--- Extracted data Enclosed Below ---

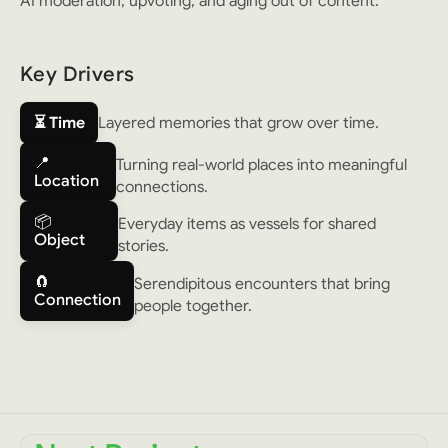
AI moderation, upvoting, and aging out of content.
Key Drivers
⏳ Time
Layered memories that grow over time.
📍
Turning real-world places into meaningful
Location
connections.
📦
Everyday items as vessels for shared
Object
stories.
🧲
Serendipitous encounters that bring
Connection
people together.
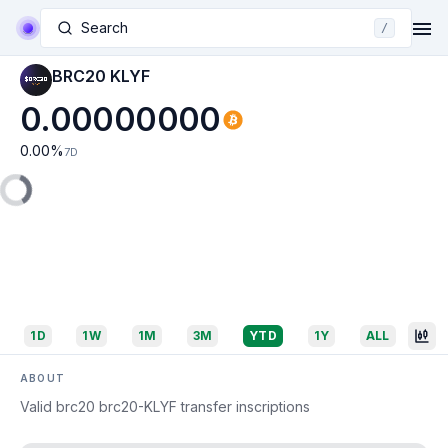
Search
/
BRC20 KLYF
0.00000000
0.00
%
7D
1D
1W
1M
3M
YTD
1Y
ALL
ABOUT
Valid brc20 brc20-KLYF transfer inscriptions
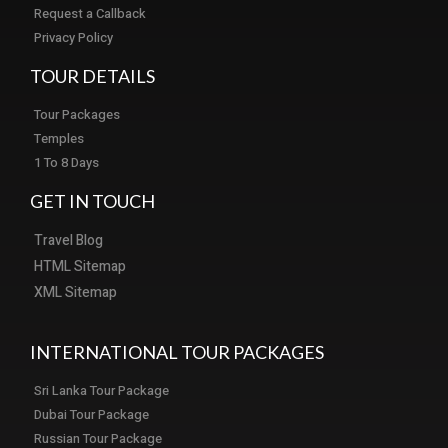
Request a Callback
Privacy Policy
TOUR DETAILS
Tour Packages
Temples
1 To 8 Days
GET IN TOUCH
Travel Blog
HTML Sitemap
XML Sitemap
INTERNATIONAL TOUR PACKAGES
Sri Lanka Tour Package
Dubai Tour Package
Russian Tour Package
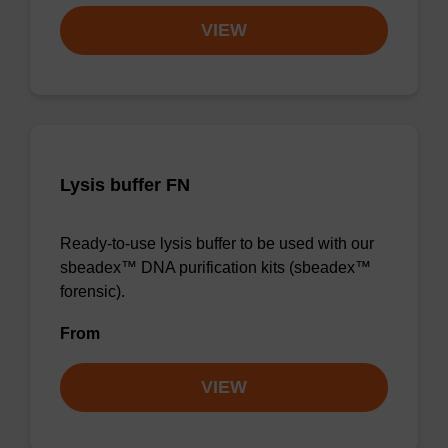
VIEW
Lysis buffer FN
Ready-to-use lysis buffer to be used with our
sbeadex™ DNA purification kits (sbeadex™
forensic).
From
VIEW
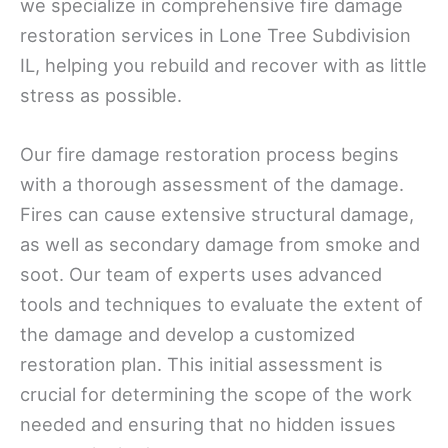
we specialize in comprehensive fire damage
restoration services in Lone Tree Subdivision
IL, helping you rebuild and recover with as little
stress as possible.
Our fire damage restoration process begins
with a thorough assessment of the damage.
Fires can cause extensive structural damage,
as well as secondary damage from smoke and
soot. Our team of experts uses advanced
tools and techniques to evaluate the extent of
the damage and develop a customized
restoration plan. This initial assessment is
crucial for determining the scope of the work
needed and ensuring that no hidden issues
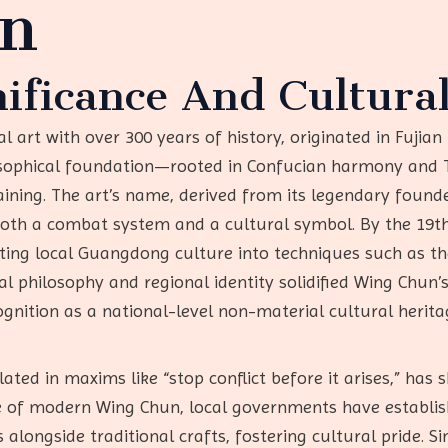
on
nificance And Cultural
 art with over 300 years of history, originated in Fujian 
osophical foundation—rooted in Confucian harmony and 
raining. The art’s name, derived from its legendary foun
 both a combat system and a cultural symbol. By the 19th
ating local Guangdong culture into techniques such as
al philosophy and regional identity solidified Wing Chun’s
cognition as a national-level non-material cultural heri
ated in maxims like “stop conflict before it arises,” ha
ce of modern Wing Chun, local governments have establi
alongside traditional crafts, fostering cultural pride. S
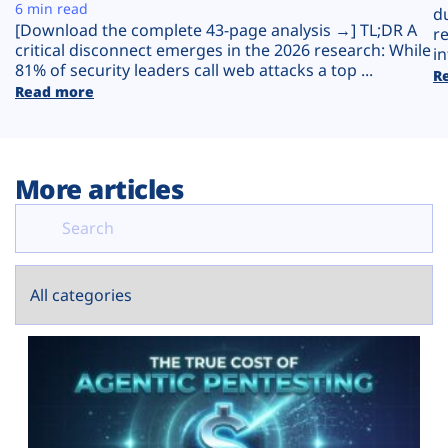
Plans
6 min read
d
[Download the complete 43-page analysis →] TL;DR A
r
critical disconnect emerges in the 2026 research: While
in
81% of security leaders call web attacks a top ...
R
Read more
More articles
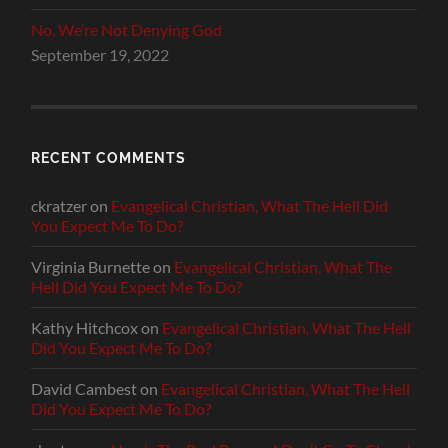
No, We’re Not Denying God
September 19, 2022
RECENT COMMENTS
ckratzer
on
Evangelical Christian, What The Hell Did
You Expect Me To Do?
Virginia Burnette
on
Evangelical Christian, What The
Hell Did You Expect Me To Do?
Kathy Hitchcox
on
Evangelical Christian, What The Hell
Did You Expect Me To Do?
David Cambest
on
Evangelical Christian, What The Hell
Did You Expect Me To Do?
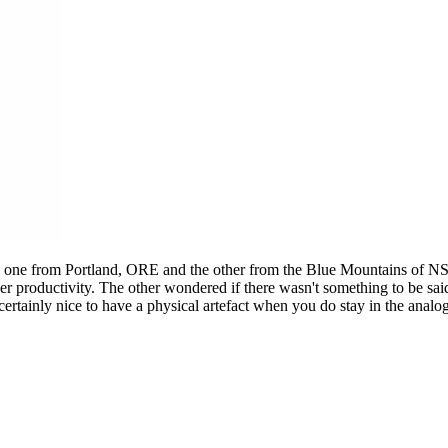
s: one from Portland, ORE and the other from the Blue Mountains of N
d her productivity. The other wondered if there wasn't something to be s
 certainly nice to have a physical artefact when you do stay in the anal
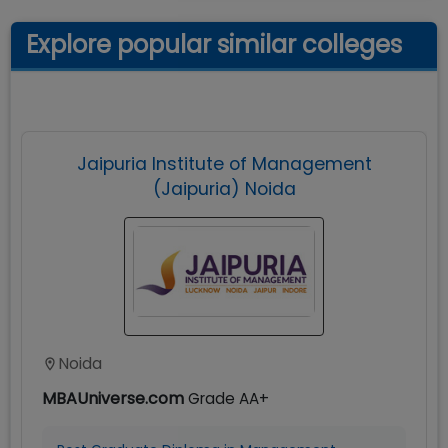
Explore popular similar colleges
Jaipuria Institute of Management
(Jaipuria) Noida
Noida
MBAUniverse.com
Grade
AA+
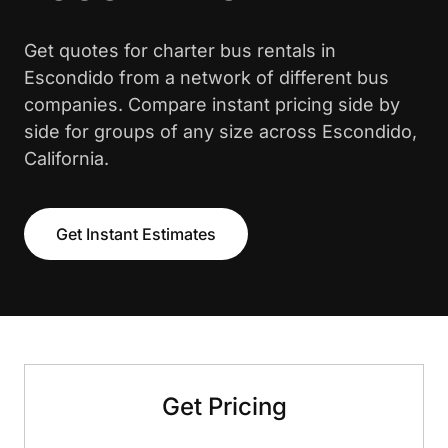
Get quotes for charter bus rentals in
Escondido from a network of different bus
companies. Compare instant pricing side by
side for groups of any size across Escondido,
California.
Get Instant Estimates
Get Pricing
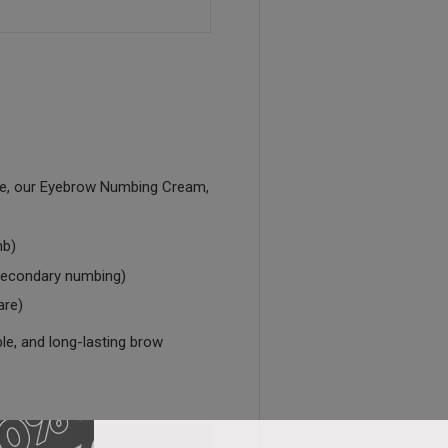
ce, our Eyebrow Numbing Cream,
b)
econdary numbing)
are)
ble, and long-lasting brow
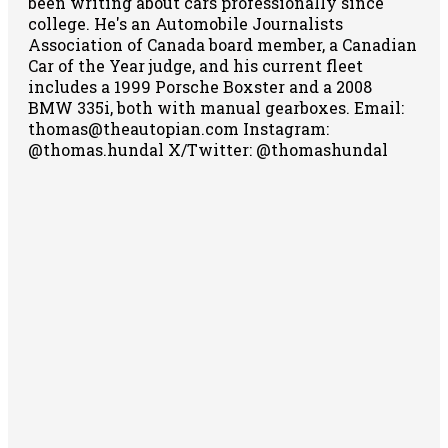
been writing about cars professionally since
college. He's an Automobile Journalists
Association of Canada board member, a Canadian
Car of the Year judge, and his current fleet
includes a 1999 Porsche Boxster and a 2008
BMW 335i, both with manual gearboxes.
Email:
thomas@theautopian.com
Instagram:
@thomas.hundal
X/Twitter: @thomashundal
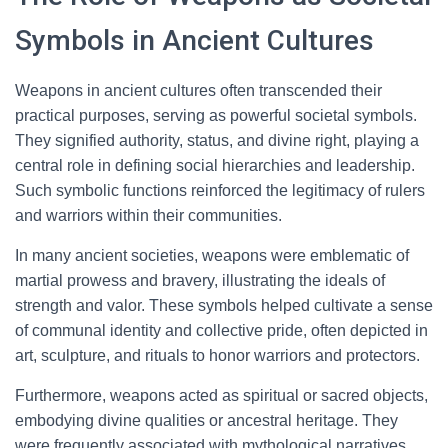
Symbols in Ancient Cultures
Weapons in ancient cultures often transcended their
practical purposes, serving as powerful societal symbols.
They signified authority, status, and divine right, playing a
central role in defining social hierarchies and leadership.
Such symbolic functions reinforced the legitimacy of rulers
and warriors within their communities.
In many ancient societies, weapons were emblematic of
martial prowess and bravery, illustrating the ideals of
strength and valor. These symbols helped cultivate a sense
of communal identity and collective pride, often depicted in
art, sculpture, and rituals to honor warriors and protectors.
Furthermore, weapons acted as spiritual or sacred objects,
embodying divine qualities or ancestral heritage. They
were frequently associated with mythological narratives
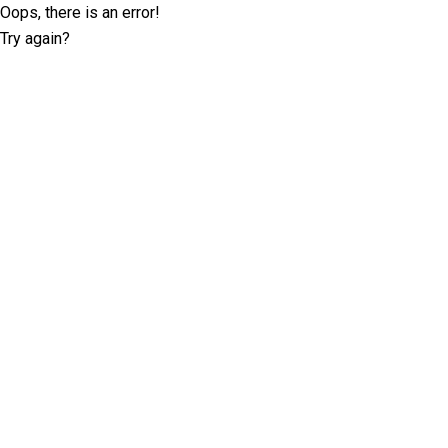
Oops, there is an error!
Try again?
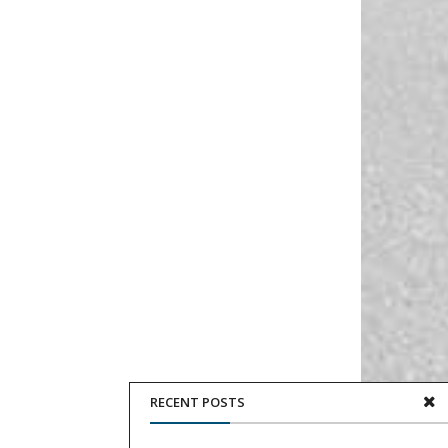
RECENT POSTS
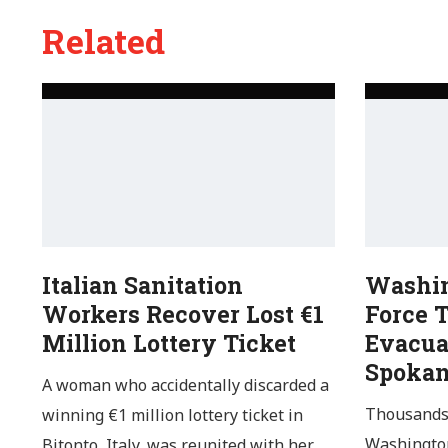
Related
Italian Sanitation
Washin
Workers Recover Lost €1
Force 
Million Lottery Ticket
Evacua
Spoka
A woman who accidentally discarded a
Thousands 
winning €1 million lottery ticket in
Washington
Bitonto, Italy, was reunited with her…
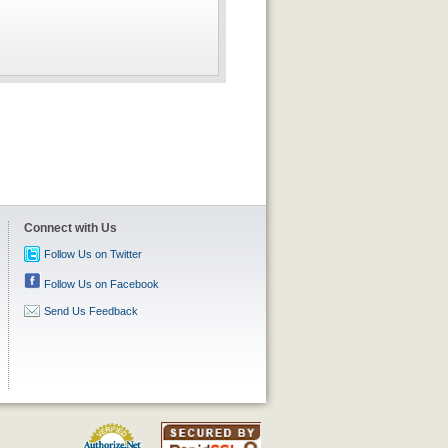
Connect with Us
Follow Us on Twitter
Follow Us on Facebook
Send Us Feedback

--- End of Enclosed Extracted data ---

_Instructions for the task_
Copy word for word only the lines above from the one with "tools and techniques" through the one with "art with over". Leave pictures out.

_Response box_
tools and techniques to evaluate the extent of
the damage and develop a customized
restoration plan. This initial assessment is
crucial for determining the scope of the work
needed and ensuring that no hidden issues
on
nificance And Cultural
 art with over 300 years of history, originated in Fujian 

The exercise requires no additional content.